Читаем Дело Матюшина полностью

Инструктор сам только давал жрачку овчаркам. Варил кашу в бочке и с отходами мешал. Это ему нравилось – костерок разводить, дышать на воздухе кашей. Овчарок Матюшин через время стал узнавать, различать по характеру. Кобель, черный немец, которого и кличка была такая, невзлюбил его навроде инструктора, да он и был его любимчиком, если костка – то Немцу. Были еще две молоденькие глупые сучки, что облаивали Матюшина, только он подходил к клетям, и хоть сидели в камерах по разные концы, но бросались в один миг и лаяли вместе, заодно и утихая. Самой хорошей была старая, послужившая сука. Она покойно лежала, сложа у морды лапы, когда он входил в клеть, и, глядя на веник, понимала, что солдат пришел убираться. Потом так пропах Матюшин их дерьмом, что она, верно, считала его даже не солдатом, а ходящей на двух лапах такой же служебной собакой. В ее камере всегда мог Матюшин отдохнуть, перекурить. Она стерегла глазами каждое его движение, и если чего-то переставала видеть, то поворачивала голову, но от этой ее любопытной слежки и делалось Матюшину неодиноко. А еще овчарки по-разному гадили, кто как, и хлеще да поганей других, верно, оттого, что кости жрал, загаживал клеть Немец, отчего веник только размазывал по доскам и надо было если выметать, то с водой. Наводить порядок у этих четверых живых Матюшину однажды перестало быть тяжким. Он понял, что делает за них то, чего они сами-то не могут, как за детьми. Инструктор почуял это и все норовил придумать работку погаже, но была у него человеческая черта: он ревновал, близко не подпускал солдатню к овчаркам, да и овчарки сами не очень любили солдат. А видя, что Матюшин полюбил овчарок и старается, инструктор поневоле, хоть и был до него злоблив, пускал его в вольер, когда б он ни захотел. Матюшин спасался здесь, когда надо было чего-то избежать, чего он не хотел делать. Он сбегал в вольер от всех поверок, пережидал кормежку, чтобы не быть со всеми и не становиться в своей робе в их строй.

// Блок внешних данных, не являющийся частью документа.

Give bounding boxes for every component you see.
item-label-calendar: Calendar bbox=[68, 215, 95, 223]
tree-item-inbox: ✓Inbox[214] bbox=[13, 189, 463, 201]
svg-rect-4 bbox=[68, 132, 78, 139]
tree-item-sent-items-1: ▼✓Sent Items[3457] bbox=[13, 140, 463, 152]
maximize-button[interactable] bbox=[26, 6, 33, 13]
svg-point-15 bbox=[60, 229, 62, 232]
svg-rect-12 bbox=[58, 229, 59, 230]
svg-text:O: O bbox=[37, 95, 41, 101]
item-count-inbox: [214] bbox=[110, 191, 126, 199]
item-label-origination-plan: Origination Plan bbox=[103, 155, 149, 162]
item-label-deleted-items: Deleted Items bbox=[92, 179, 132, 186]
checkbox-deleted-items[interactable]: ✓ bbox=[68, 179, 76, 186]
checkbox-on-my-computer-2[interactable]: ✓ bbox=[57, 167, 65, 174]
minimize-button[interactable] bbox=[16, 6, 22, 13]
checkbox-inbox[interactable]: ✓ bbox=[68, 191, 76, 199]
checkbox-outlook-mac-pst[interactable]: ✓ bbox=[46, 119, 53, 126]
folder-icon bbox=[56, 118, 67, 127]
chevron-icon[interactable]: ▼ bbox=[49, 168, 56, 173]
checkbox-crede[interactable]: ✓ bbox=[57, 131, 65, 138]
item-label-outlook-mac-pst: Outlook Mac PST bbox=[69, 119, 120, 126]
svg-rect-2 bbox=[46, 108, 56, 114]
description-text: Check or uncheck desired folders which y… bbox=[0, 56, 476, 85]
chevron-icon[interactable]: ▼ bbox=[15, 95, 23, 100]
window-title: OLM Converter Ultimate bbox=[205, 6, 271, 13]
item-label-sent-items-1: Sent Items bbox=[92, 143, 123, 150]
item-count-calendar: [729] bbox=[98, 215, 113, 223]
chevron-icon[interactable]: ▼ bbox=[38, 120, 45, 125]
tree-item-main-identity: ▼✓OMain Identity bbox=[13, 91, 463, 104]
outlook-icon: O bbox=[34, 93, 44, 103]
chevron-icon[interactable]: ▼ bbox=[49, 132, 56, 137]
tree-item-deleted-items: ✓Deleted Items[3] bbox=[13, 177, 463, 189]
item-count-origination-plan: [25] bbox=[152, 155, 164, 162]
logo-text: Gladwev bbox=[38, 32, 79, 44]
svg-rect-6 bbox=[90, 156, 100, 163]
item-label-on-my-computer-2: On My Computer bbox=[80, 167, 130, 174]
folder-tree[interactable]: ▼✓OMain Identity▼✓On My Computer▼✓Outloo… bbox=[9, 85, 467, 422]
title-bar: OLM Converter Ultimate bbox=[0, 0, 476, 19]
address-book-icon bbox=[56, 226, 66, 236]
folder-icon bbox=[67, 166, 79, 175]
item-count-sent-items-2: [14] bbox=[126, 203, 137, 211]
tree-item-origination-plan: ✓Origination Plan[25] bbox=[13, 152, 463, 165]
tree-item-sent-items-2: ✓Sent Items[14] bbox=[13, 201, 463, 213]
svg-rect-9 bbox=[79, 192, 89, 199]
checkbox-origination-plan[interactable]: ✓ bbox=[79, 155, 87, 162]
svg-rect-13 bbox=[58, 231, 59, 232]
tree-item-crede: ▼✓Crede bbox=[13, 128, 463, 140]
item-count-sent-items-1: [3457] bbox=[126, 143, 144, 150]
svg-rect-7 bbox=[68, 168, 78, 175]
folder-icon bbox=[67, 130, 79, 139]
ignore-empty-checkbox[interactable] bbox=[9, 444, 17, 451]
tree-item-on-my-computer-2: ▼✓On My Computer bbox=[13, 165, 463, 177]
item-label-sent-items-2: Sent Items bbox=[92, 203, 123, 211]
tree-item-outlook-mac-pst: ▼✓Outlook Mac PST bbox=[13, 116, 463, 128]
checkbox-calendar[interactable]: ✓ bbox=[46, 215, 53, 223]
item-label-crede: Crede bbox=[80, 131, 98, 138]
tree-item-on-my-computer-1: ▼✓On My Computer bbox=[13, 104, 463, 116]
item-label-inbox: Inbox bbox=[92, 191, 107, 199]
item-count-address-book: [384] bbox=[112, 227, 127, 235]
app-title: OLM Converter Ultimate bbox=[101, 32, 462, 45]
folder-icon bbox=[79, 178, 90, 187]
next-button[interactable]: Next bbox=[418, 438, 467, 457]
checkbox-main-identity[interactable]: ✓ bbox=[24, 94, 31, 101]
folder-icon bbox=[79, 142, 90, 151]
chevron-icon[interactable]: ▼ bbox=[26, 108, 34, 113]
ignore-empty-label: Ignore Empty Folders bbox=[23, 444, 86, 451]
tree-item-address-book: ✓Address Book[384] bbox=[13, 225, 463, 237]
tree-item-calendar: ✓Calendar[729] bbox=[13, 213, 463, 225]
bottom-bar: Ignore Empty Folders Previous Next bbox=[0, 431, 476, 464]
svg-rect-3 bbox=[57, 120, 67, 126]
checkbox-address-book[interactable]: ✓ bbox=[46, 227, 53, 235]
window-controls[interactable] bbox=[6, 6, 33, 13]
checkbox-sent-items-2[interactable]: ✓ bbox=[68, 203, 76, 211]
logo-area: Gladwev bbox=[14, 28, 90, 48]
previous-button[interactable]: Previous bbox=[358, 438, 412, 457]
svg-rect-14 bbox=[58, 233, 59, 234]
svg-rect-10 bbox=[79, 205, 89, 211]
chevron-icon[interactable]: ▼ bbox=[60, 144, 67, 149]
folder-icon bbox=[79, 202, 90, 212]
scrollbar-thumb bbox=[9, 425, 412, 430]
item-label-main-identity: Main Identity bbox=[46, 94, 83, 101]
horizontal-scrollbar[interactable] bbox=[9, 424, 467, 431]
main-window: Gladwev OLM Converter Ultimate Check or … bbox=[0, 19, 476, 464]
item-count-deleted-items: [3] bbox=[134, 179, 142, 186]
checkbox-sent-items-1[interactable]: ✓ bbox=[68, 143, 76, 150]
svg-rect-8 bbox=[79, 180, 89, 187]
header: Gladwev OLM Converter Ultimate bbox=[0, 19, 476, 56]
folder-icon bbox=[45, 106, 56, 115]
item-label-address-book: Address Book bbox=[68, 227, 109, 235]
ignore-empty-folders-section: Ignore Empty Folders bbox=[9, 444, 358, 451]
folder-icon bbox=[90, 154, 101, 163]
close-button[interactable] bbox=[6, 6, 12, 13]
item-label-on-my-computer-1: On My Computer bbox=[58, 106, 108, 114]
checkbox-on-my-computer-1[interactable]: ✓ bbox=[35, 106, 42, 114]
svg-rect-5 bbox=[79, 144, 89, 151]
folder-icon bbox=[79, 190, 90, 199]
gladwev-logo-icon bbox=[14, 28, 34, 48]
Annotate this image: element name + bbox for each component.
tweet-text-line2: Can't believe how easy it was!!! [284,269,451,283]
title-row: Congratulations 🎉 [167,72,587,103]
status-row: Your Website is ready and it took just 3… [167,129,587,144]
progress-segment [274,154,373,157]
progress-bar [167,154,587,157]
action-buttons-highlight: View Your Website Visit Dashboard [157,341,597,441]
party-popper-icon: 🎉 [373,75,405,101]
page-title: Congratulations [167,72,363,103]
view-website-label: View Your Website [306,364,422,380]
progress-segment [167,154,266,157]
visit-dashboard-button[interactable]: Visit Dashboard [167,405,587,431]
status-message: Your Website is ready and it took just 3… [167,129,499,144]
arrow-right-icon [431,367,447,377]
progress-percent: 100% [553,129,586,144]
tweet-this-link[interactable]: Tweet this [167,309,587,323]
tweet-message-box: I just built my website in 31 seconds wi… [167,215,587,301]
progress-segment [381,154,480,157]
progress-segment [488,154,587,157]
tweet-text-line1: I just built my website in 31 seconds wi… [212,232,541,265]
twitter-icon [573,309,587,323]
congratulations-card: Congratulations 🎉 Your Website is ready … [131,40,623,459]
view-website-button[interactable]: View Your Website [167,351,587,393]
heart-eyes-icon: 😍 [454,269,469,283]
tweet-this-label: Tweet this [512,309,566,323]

За то время он успел получить еще одно письмо из Ельска, носил его не распечатывая при себе, но потом утопил без сожаления, когда стоял по нужде и нечаянно подумал, что письмо можно в той дырке непроглядной вонючей утопить. Навещал же его из роты один Карпович, он отчего-то тоже свободно входил в вольер, инструктор уводил его всегда в зимнюю дачку, откуда они выходили минут через пять, и то выходил Карпович побитый, затаившийся, то улыбающийся, но что они делали, Матюшин не понимал. Карпович сам по себе оставался ему непонятным. Выходя спешно из дачки, он никогда не шагал своей дорогой, а подсаживался к Матюшину и заводил долгие, куда дольше тех пяти минуток, разговоры, которые раз от раза затягивались и будто б сдавливали его, исподволь да потихоньку душили. Карпович то жаловался, то хвалился и всех называл скотами, доверяя теперь ему знать о людях самое худшее, что было известно, чудилось, ему одному.

Однажды он рассказал, что устал, хочет сбежать из этой роты и что на такой случай припас дурачка Дыбенку, который ему-то послужит: взбесится, когда Карповичу будет надо, да так, что изобьет посильней – и в больничку, а там уж, подальше от роты, Карпович сознается, кто его избил, да разыграет из себя изувеченного армией.

Он поверил тогда Карповичу, хоть понимать и знать, что держит тот про запас, было тошно. Отчего, сам не ведая, Матюшин стал скрывать эту тайну в себе и ждать, когда Карпович сбежит. Он мирился уже с ним из-за этого своего ожидания, будто Карпович должен был исполнить неведомую его цель. Ремонт из зоны переполз в казарму, так что ходили в нее по сходням через окно, попадая сразу в спальню, перегороженную лесами, сдвинутую в угол. Красить и белить водили расконвойников, они бродили по казарме и нудили у солдат то спичек, то сигарет. Спали из-за нехватки места уже по двое на одной койке. Уехал первого сентября в отпуск Арман, исчез из роты, как исчезли из нее чистота, покой, порядок. Когда ж не стало и этого человека, то мокрые уборки в ремонтной грязи, лазанье в окна, спячки вповалку лишили Матюшина чувств, мыслей, желаний, и он только ждал чего-то заунывно, каждодневно, что уже витало в этом чужом, новом от сохнущей свежей краски воздухе, будто б конца. И в то время Карпович начинал уже злить его пустыми разговорцами, точно б отсрочками. Он должен был давно исчезнуть, бежать. То, что болтал Карпович по-прежнему, жалобы его, начинало рождать неизъяснимой силы злость, они были как из другой жизни, чужие и ненужные, полные всякого мелкого барахла.